On Monday, Openai launched a new family of models called GPT -4.1. Yes, “4.1” – as the organization’s naming was not already confusing enough.
Here are GPT -1.5, GPT -5.5 mini and GPT -1.5 nano, all of them are called “Excel” followed by Openi Coding and Instructions. OpenAI API is available through API but not ChatzP, multimodal models have 1 million-token context window, which means they can take about 750,000 words simultaneously (more than “war and peace”).

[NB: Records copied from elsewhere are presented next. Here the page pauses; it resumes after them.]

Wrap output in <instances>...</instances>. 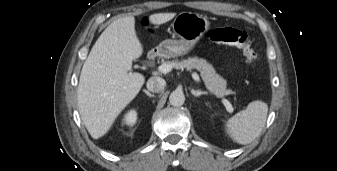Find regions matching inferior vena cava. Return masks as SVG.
I'll list each match as a JSON object with an SVG mask.
<instances>
[{
    "instance_id": "602c4592",
    "label": "inferior vena cava",
    "mask_w": 337,
    "mask_h": 171,
    "mask_svg": "<svg viewBox=\"0 0 337 171\" xmlns=\"http://www.w3.org/2000/svg\"><path fill=\"white\" fill-rule=\"evenodd\" d=\"M165 85L166 82L163 78L154 76L148 79L146 86L149 91L159 93L164 90Z\"/></svg>"
}]
</instances>
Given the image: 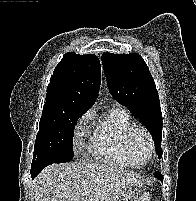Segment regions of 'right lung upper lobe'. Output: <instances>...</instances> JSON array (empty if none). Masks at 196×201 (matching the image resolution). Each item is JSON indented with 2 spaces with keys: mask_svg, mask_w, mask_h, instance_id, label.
<instances>
[{
  "mask_svg": "<svg viewBox=\"0 0 196 201\" xmlns=\"http://www.w3.org/2000/svg\"><path fill=\"white\" fill-rule=\"evenodd\" d=\"M100 81L101 66L96 55L66 53L51 76L42 115L87 111L97 98Z\"/></svg>",
  "mask_w": 196,
  "mask_h": 201,
  "instance_id": "1",
  "label": "right lung upper lobe"
}]
</instances>
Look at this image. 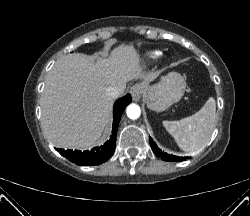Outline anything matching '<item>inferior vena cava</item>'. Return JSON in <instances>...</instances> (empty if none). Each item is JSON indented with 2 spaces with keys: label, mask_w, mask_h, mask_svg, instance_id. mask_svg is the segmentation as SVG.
I'll list each match as a JSON object with an SVG mask.
<instances>
[{
  "label": "inferior vena cava",
  "mask_w": 250,
  "mask_h": 216,
  "mask_svg": "<svg viewBox=\"0 0 250 216\" xmlns=\"http://www.w3.org/2000/svg\"><path fill=\"white\" fill-rule=\"evenodd\" d=\"M122 94V90L118 87L111 86L107 88V95L112 98H117Z\"/></svg>",
  "instance_id": "obj_1"
}]
</instances>
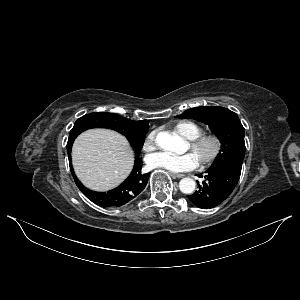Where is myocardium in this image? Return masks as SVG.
<instances>
[{
    "instance_id": "obj_1",
    "label": "myocardium",
    "mask_w": 300,
    "mask_h": 300,
    "mask_svg": "<svg viewBox=\"0 0 300 300\" xmlns=\"http://www.w3.org/2000/svg\"><path fill=\"white\" fill-rule=\"evenodd\" d=\"M206 143H210L212 148L209 155L198 162L202 167L213 165L219 159L223 150L222 139L216 133H202L193 139H189L191 149H198Z\"/></svg>"
}]
</instances>
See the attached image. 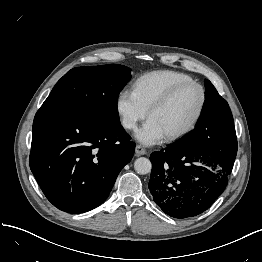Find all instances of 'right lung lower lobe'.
I'll return each mask as SVG.
<instances>
[{
    "label": "right lung lower lobe",
    "mask_w": 262,
    "mask_h": 262,
    "mask_svg": "<svg viewBox=\"0 0 262 262\" xmlns=\"http://www.w3.org/2000/svg\"><path fill=\"white\" fill-rule=\"evenodd\" d=\"M120 123L80 112L41 107L34 118L30 168L47 199L68 213H83L108 197L135 144Z\"/></svg>",
    "instance_id": "1"
}]
</instances>
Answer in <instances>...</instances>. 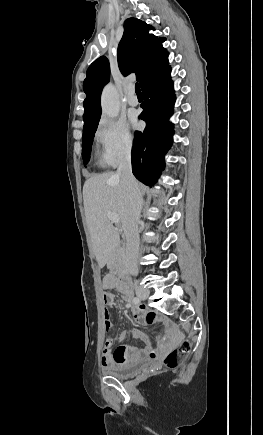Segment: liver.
<instances>
[{"label": "liver", "mask_w": 263, "mask_h": 435, "mask_svg": "<svg viewBox=\"0 0 263 435\" xmlns=\"http://www.w3.org/2000/svg\"><path fill=\"white\" fill-rule=\"evenodd\" d=\"M83 201L93 251L103 268L119 244L107 212L117 214L125 230L129 223L121 178L114 172L91 176L83 186Z\"/></svg>", "instance_id": "obj_1"}]
</instances>
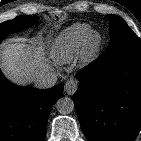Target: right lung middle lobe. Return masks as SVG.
<instances>
[{
  "instance_id": "right-lung-middle-lobe-1",
  "label": "right lung middle lobe",
  "mask_w": 141,
  "mask_h": 141,
  "mask_svg": "<svg viewBox=\"0 0 141 141\" xmlns=\"http://www.w3.org/2000/svg\"><path fill=\"white\" fill-rule=\"evenodd\" d=\"M38 21L37 16H19L0 24V43L8 34L29 28Z\"/></svg>"
}]
</instances>
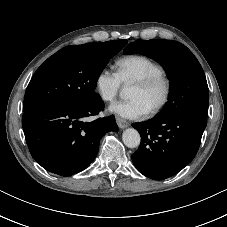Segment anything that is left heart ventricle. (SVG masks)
<instances>
[{"instance_id": "1", "label": "left heart ventricle", "mask_w": 227, "mask_h": 227, "mask_svg": "<svg viewBox=\"0 0 227 227\" xmlns=\"http://www.w3.org/2000/svg\"><path fill=\"white\" fill-rule=\"evenodd\" d=\"M162 94L163 87L160 84L155 85L149 89H143L136 85H133L129 93V98L141 100L149 111L160 101Z\"/></svg>"}]
</instances>
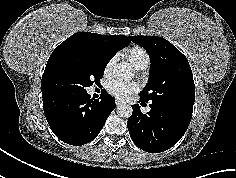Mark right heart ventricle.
I'll return each instance as SVG.
<instances>
[{
  "label": "right heart ventricle",
  "instance_id": "right-heart-ventricle-1",
  "mask_svg": "<svg viewBox=\"0 0 236 178\" xmlns=\"http://www.w3.org/2000/svg\"><path fill=\"white\" fill-rule=\"evenodd\" d=\"M125 57L136 69H145L150 64V57L148 52L140 47L133 46L125 52Z\"/></svg>",
  "mask_w": 236,
  "mask_h": 178
}]
</instances>
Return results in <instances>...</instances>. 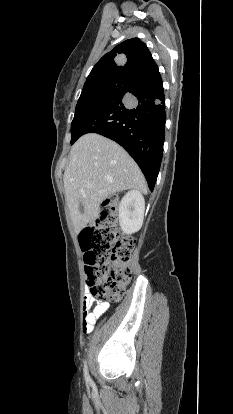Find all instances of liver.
Here are the masks:
<instances>
[{
	"instance_id": "6515ba94",
	"label": "liver",
	"mask_w": 233,
	"mask_h": 414,
	"mask_svg": "<svg viewBox=\"0 0 233 414\" xmlns=\"http://www.w3.org/2000/svg\"><path fill=\"white\" fill-rule=\"evenodd\" d=\"M63 182L77 232L98 218L100 204L110 195L129 189L147 193L135 161L120 145L97 133L83 135L72 146Z\"/></svg>"
}]
</instances>
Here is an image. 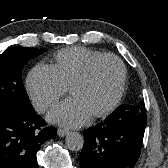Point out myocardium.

OpenAI rivals like Google and the state -of -the -art programming models, such as GPT -1.3 Google, have appeared as an opponent. Google’s recently published Gemini 2.5 Pro, which has 1 million-token context window, is highly top in the popular coding benchmarks. Thus Earthly Claud 3.7 Sonnet and Chinese AI Startup Upgrade v3 of the DEPSECThe
This is the goal of many technicians, including OpenAI, to train AI coding models capable of performing complex software engineering. Openai’s great ambition is to create a “agent software engineer”, as CFO put it in the whole freeer During a Tech Summit in London last month. The company has claimed that its future models will be able to program the entire applications from end to the end, guaranteeing quality guarantee, bug testing and documentation writing aspects.
GPT -4.1 is a step in this direction.
A spokesperson for the OpenAIA told Techkranch through the email, “We have made GPT-1.3 for real-world use on the basis of direct reaction to the development of the most careful fields: Front end coding, low external editing, formats reliably followed by reaction structures and many improvements.” Enables to create good agents in software engineering tasks. ”
OpenAI has claimed that the entire GPT -5.1 model has surpassed its GPT -4O and GPT -4O mini models in coding benches with SWI -Bench. GPT-5.5 Mini and Nano are considered to be more efficient and fast spending on some accuracy, OpenAI says GPT is the fastest and cheap-model of 1.0 nano.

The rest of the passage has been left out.